The first session of presentations this morning is a kaleidoscope session, so as was to be expected the presentations were highly diverse. Three presentations really stood out to me, ranging from online collaborating on R-packages using R-forge, to visualizing categorical data and dynamic representation of the results of principal components analysis.
46% of the R-packages are developed and maintained by more than one author, which at times leads to difficulties regarding the cooperation. Building upon statements made earlier by Kurt Hornik, a challenge for future development of R-Project might just be in this area. How do we keep people motivated to keep working on complex packages? Well, Stefan Theussl and the other the people working on R-Forge must have thought: “by keeping them facilitated”. R-Forge is an open source, online collaboration facility, specifically bound to R-Project. If you’re the developer of an R-package, you might find it to be the right way of sharing you’re code with others while it is still under development.
The presentation by David Meyer was something completely different: visualizing categorical data and the corresponding VCD package. What I loved about this presentation, is that it contained some ideas on how one should properly visualize data. Still, we run into some weird instances of graphics, as was illustrated during the presentation (for instance the use of 3d bar-plots, in which we cannot compare the bar-height). One of the possibly interesting strategies, was to use color shaded mosaic plots, in which differences that were statistically significant to a higher extent were indicated by stronger colors. The direction of the relationship determined the nature of the color, the strength of the relationship the intensity of the color.

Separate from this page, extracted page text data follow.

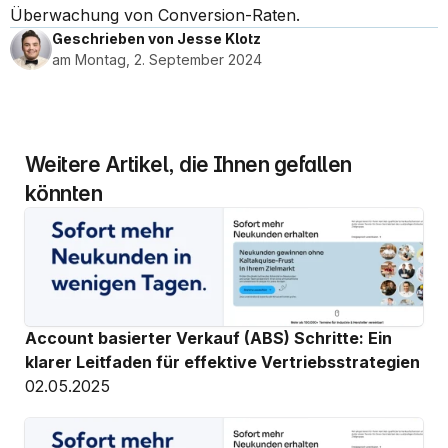
Überwachung von Conversion-Raten.
Geschrieben von Jesse Klotz
am Montag, 2. September 2024
Weitere Artikel, die Ihnen gefallen 
könnten
Account basierter Verkauf (ABS) Schritte: Ein 
klarer Leitfaden für effektive Vertriebsstrategien
02.05.2025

At the end of the session, a very nice piece of software was demonstrated, aimed at the dynamic interpretation and representation of principal components analyses. What the package basically does, is to take an object containing the results of a PCA, and then to represent that in a java based application. By that, we can easily select the variables or factors to represent. It is even possible to only show those factors, that have an impact above a specified threshold. Very nice visualization, and in the case of enormous numbers of variables, a real life saver.